Financing is one of the biggest blocks for entrepreneurs when setting up a company. Finding the capital for even a small business can be difficult. Yet, there has been exponential growth in the number of small and medium enterprises in the Southeast Asia region. How are these SMEs getting their capital?
In the past few years, alternative financing has become more prominent with the development of the fintech industry. Fintech is helping to eliminate the problem of under banking, prevalent amongst the approximate 659 million people living in the region, by making banking more accessible. With the growth of internet banking, online microlending is also becoming more available to all.
We explore what the Southeast Asia fintech players are up to
What are microloans?
Money makes the world go round, and in a world where the distribution of wealth is so uneven, it can be challenging for someone who has none, to change their situation and make some. This is where financial institutions and peer-2-peer (p2p) lending comes into play.
Developing countries are the perfect breeding ground for small or microloans, allowing people to borrow enough to start their company or support an already up-and-running business.
Quite often, microloans are p2p with one or more people coming up with the finance for the company and receiving high-interest payments, as well as the principal investment when the loan matures.
Growth of microloans
In Southeast Asia, the value of this type of financing, along with other alternative methods, has grown from approximately $46.65 million USD in 2015 to over $215.94 million USD in 2016. This phenomenal increase shows the hunger for capital investment in the region. It proves this is a lucrative industry for those willing to put their cash in, as well as helping the people trying to move from poverty to a comfortable life.
As more people become aspiring entrepreneurs, inspired by the success of other companies, the need for more money to be made accessible to those who have difficulty using mainstream banks or have a poor credit history is essential.
Online microlending opens the door even further since the region has one of the highest numbers of smartphone users in the world and accessing goods and services through the internet is continuing on an upward trend.
Big data, small loans
Before money can be handed over, creditworthiness needs to be established to protect the lender’s investment. This is where big data comes in. Information gleaned from the applicant’s smartphone use, banking transactions, email banking and government data combine to ascertain the security of a loan.

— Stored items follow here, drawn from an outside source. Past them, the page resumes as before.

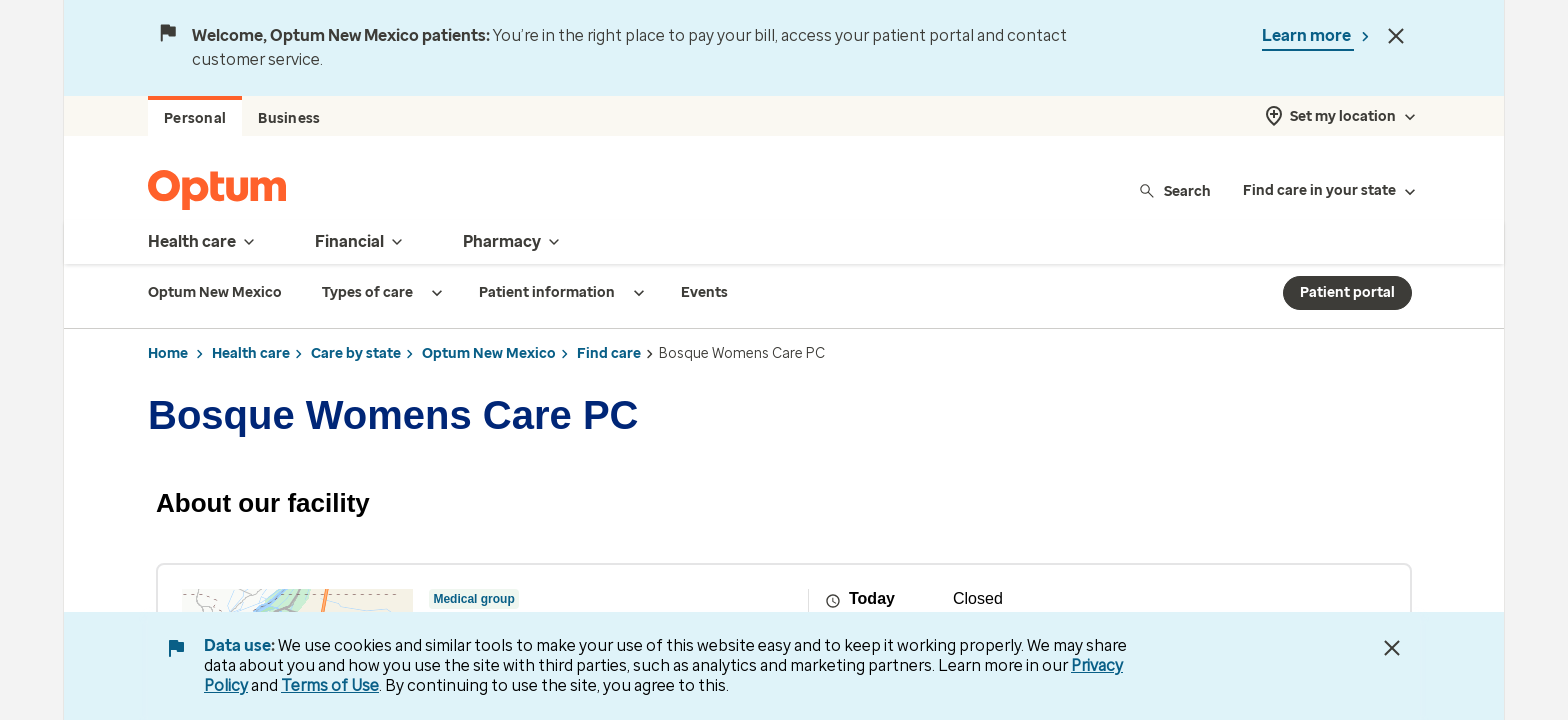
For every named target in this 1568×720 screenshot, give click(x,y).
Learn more (1308, 35)
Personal (195, 118)
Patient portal (1347, 292)
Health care (251, 353)
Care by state (356, 353)
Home (168, 353)
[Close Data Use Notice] (1392, 648)
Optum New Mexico (489, 353)
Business (289, 118)
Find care (609, 353)
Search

CredoLab uses alternative data to give credit ratings and provides software to lenders to help them manage the underwriting of loans. Through their machine learning algorithms, they process the probabilities of defaulting or full repayments of loans in seconds, speeding up approval processes.
Similarly, LenddoEFL accesses big data to create a credit profile for those seeking finance. It plans to reinvent consumer finance, and in the past four years of business, they have enabled over 5 million people to access loans and increased financial inclusion in developing nations.
Microlending companies in Southeast Asia
With the need for accessible financing stronger than before, microlending businesses in Southeast Asia have become more popular than ever. Companies operating in the microfinancing sector are relying on alternative data sources to create credit ratings and match lenders with loanees.
One of the key players providing services in this ever-evolving sector includes Lendr, a company based in the Philippines. Lendr is a frontline service provider allowing people in the Philippines access to cash or credit quickly simply by using their mobile phone. Applications are processed 24/7, making access to money almost seamless.
Looking to the future, it is expected that this reliance on online microlending will continue, with other markets opening up further. Governmental policy changes in Laos towards microloans have occurred in recent years as they push to lift the country out of poverty and eliminate the nation’s status as one of the poorest countries in the world.
Ride-hailing unicorn Grab, based in Singapore, is also moving into the field with their GrabFinance product. Offering its drivers and merchants loans for big-ticket items, to pay off other loans, fund business expansion or fund their dreams. GrabFinance is also open to SMEs in Singapore to help them finance growth or enhance their cash flow and aims to assist 300,000 enterprises in the country.
Indonesia is also seen as a potential rising star in the area of microloans. The large, predominantly poor population offers a fertile breeding ground for companies. Already there are some very popular platforms such as Crowdo and iGrow, offering to finance the masses.
In the coming year, the fintech trend of providing speedy and safe online microlending is expected to continue, helping a roti maker in Singapore rent a better stall in a hawker centre or a small farmer in Indonesia buy seeds and equipment. Despite the often small amounts of money involved, these loans can make big differences in people’s lives.